[Data extracted from a collection]
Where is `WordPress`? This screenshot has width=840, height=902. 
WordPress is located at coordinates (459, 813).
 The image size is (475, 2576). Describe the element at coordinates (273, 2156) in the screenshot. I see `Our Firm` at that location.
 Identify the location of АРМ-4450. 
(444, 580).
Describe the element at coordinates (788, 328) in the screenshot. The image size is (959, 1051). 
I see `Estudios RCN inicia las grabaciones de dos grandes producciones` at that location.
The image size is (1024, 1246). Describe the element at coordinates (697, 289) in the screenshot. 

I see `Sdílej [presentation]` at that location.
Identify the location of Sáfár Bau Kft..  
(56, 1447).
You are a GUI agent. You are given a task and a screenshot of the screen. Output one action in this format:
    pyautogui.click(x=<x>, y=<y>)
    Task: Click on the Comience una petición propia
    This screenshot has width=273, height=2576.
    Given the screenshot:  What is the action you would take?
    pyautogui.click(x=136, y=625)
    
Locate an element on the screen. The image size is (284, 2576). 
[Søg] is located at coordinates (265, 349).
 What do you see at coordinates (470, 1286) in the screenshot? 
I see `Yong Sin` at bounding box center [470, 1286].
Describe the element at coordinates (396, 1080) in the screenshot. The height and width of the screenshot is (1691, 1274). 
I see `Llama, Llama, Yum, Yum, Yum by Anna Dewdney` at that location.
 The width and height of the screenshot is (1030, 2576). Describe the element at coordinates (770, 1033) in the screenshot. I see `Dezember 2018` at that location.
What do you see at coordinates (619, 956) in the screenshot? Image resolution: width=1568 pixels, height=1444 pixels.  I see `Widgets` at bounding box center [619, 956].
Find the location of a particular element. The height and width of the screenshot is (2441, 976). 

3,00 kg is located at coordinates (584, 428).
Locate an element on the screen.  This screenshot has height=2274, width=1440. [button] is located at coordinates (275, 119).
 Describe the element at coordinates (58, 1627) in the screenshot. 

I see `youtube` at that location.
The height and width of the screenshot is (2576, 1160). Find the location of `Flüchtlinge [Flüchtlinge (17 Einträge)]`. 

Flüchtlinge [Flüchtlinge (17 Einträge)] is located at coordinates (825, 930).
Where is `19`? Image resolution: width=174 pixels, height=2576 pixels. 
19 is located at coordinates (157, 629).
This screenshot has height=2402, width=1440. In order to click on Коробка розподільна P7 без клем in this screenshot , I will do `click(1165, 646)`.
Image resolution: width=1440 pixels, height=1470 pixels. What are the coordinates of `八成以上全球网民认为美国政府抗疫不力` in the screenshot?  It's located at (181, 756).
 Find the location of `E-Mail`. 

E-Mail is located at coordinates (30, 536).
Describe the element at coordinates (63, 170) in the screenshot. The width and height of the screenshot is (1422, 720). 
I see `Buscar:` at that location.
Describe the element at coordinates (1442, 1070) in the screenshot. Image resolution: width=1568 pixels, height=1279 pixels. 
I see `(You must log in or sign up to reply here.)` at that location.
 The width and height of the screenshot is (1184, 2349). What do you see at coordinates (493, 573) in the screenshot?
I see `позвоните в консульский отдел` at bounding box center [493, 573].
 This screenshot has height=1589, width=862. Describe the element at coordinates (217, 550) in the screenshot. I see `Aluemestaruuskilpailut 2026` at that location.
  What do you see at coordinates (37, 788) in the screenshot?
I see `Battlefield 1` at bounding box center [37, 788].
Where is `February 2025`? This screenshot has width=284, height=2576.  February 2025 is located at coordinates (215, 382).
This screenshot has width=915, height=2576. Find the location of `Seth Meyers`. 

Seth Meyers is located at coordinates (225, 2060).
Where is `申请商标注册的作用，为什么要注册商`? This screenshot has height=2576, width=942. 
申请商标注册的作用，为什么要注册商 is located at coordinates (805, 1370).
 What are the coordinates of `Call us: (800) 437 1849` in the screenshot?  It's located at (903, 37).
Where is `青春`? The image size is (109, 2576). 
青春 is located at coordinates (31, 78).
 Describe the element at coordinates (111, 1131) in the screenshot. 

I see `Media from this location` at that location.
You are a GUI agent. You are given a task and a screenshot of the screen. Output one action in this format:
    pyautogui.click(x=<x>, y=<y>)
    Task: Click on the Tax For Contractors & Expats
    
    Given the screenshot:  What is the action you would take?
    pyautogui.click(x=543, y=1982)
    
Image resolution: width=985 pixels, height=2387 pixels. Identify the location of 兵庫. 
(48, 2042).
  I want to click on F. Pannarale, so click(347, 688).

__TASK GOAL__: Only an exact copy of all the data will do as the answer.

__TASK SOLUTION__:
Where is `WordPress`? This screenshot has width=840, height=902. 
WordPress is located at coordinates (459, 813).
 The image size is (475, 2576). Describe the element at coordinates (273, 2156) in the screenshot. I see `Our Firm` at that location.
 Identify the location of АРМ-4450. 
(444, 580).
Describe the element at coordinates (788, 328) in the screenshot. The image size is (959, 1051). 
I see `Estudios RCN inicia las grabaciones de dos grandes producciones` at that location.
The image size is (1024, 1246). Describe the element at coordinates (697, 289) in the screenshot. 

I see `Sdílej [presentation]` at that location.
Identify the location of Sáfár Bau Kft..  
(56, 1447).
You are a GUI agent. You are given a task and a screenshot of the screen. Output one action in this format:
    pyautogui.click(x=<x>, y=<y>)
    Task: Click on the Comience una petición propia
    This screenshot has width=273, height=2576.
    Given the screenshot:  What is the action you would take?
    pyautogui.click(x=136, y=625)
    
Locate an element on the screen. The image size is (284, 2576). 
[Søg] is located at coordinates (265, 349).
 What do you see at coordinates (470, 1286) in the screenshot? 
I see `Yong Sin` at bounding box center [470, 1286].
Describe the element at coordinates (396, 1080) in the screenshot. The height and width of the screenshot is (1691, 1274). 
I see `Llama, Llama, Yum, Yum, Yum by Anna Dewdney` at that location.
 The width and height of the screenshot is (1030, 2576). Describe the element at coordinates (770, 1033) in the screenshot. I see `Dezember 2018` at that location.
What do you see at coordinates (619, 956) in the screenshot? Image resolution: width=1568 pixels, height=1444 pixels.  I see `Widgets` at bounding box center [619, 956].
Find the location of a particular element. The height and width of the screenshot is (2441, 976). 

3,00 kg is located at coordinates (584, 428).
Locate an element on the screen.  This screenshot has height=2274, width=1440. [button] is located at coordinates (275, 119).
 Describe the element at coordinates (58, 1627) in the screenshot. 

I see `youtube` at that location.
The height and width of the screenshot is (2576, 1160). Find the location of `Flüchtlinge [Flüchtlinge (17 Einträge)]`. 

Flüchtlinge [Flüchtlinge (17 Einträge)] is located at coordinates (825, 930).
Where is `19`? Image resolution: width=174 pixels, height=2576 pixels. 
19 is located at coordinates (157, 629).
This screenshot has height=2402, width=1440. In order to click on Коробка розподільна P7 без клем in this screenshot , I will do `click(1165, 646)`.
Image resolution: width=1440 pixels, height=1470 pixels. What are the coordinates of `八成以上全球网民认为美国政府抗疫不力` in the screenshot?  It's located at (181, 756).
 Find the location of `E-Mail`. 

E-Mail is located at coordinates (30, 536).
Describe the element at coordinates (63, 170) in the screenshot. The width and height of the screenshot is (1422, 720). 
I see `Buscar:` at that location.
Describe the element at coordinates (1442, 1070) in the screenshot. Image resolution: width=1568 pixels, height=1279 pixels. 
I see `(You must log in or sign up to reply here.)` at that location.
 The width and height of the screenshot is (1184, 2349). What do you see at coordinates (493, 573) in the screenshot?
I see `позвоните в консульский отдел` at bounding box center [493, 573].
 This screenshot has height=1589, width=862. Describe the element at coordinates (217, 550) in the screenshot. I see `Aluemestaruuskilpailut 2026` at that location.
  What do you see at coordinates (37, 788) in the screenshot?
I see `Battlefield 1` at bounding box center [37, 788].
Where is `February 2025`? This screenshot has width=284, height=2576.  February 2025 is located at coordinates (215, 382).
This screenshot has width=915, height=2576. Find the location of `Seth Meyers`. 

Seth Meyers is located at coordinates (225, 2060).
Where is `申请商标注册的作用，为什么要注册商`? This screenshot has height=2576, width=942. 
申请商标注册的作用，为什么要注册商 is located at coordinates (805, 1370).
 What are the coordinates of `Call us: (800) 437 1849` in the screenshot?  It's located at (903, 37).
Where is `青春`? The image size is (109, 2576). 
青春 is located at coordinates (31, 78).
 Describe the element at coordinates (111, 1131) in the screenshot. 

I see `Media from this location` at that location.
You are a GUI agent. You are given a task and a screenshot of the screen. Output one action in this format:
    pyautogui.click(x=<x>, y=<y>)
    Task: Click on the Tax For Contractors & Expats
    
    Given the screenshot:  What is the action you would take?
    pyautogui.click(x=543, y=1982)
    
Image resolution: width=985 pixels, height=2387 pixels. Identify the location of 兵庫. 
(48, 2042).
  I want to click on F. Pannarale, so click(347, 688).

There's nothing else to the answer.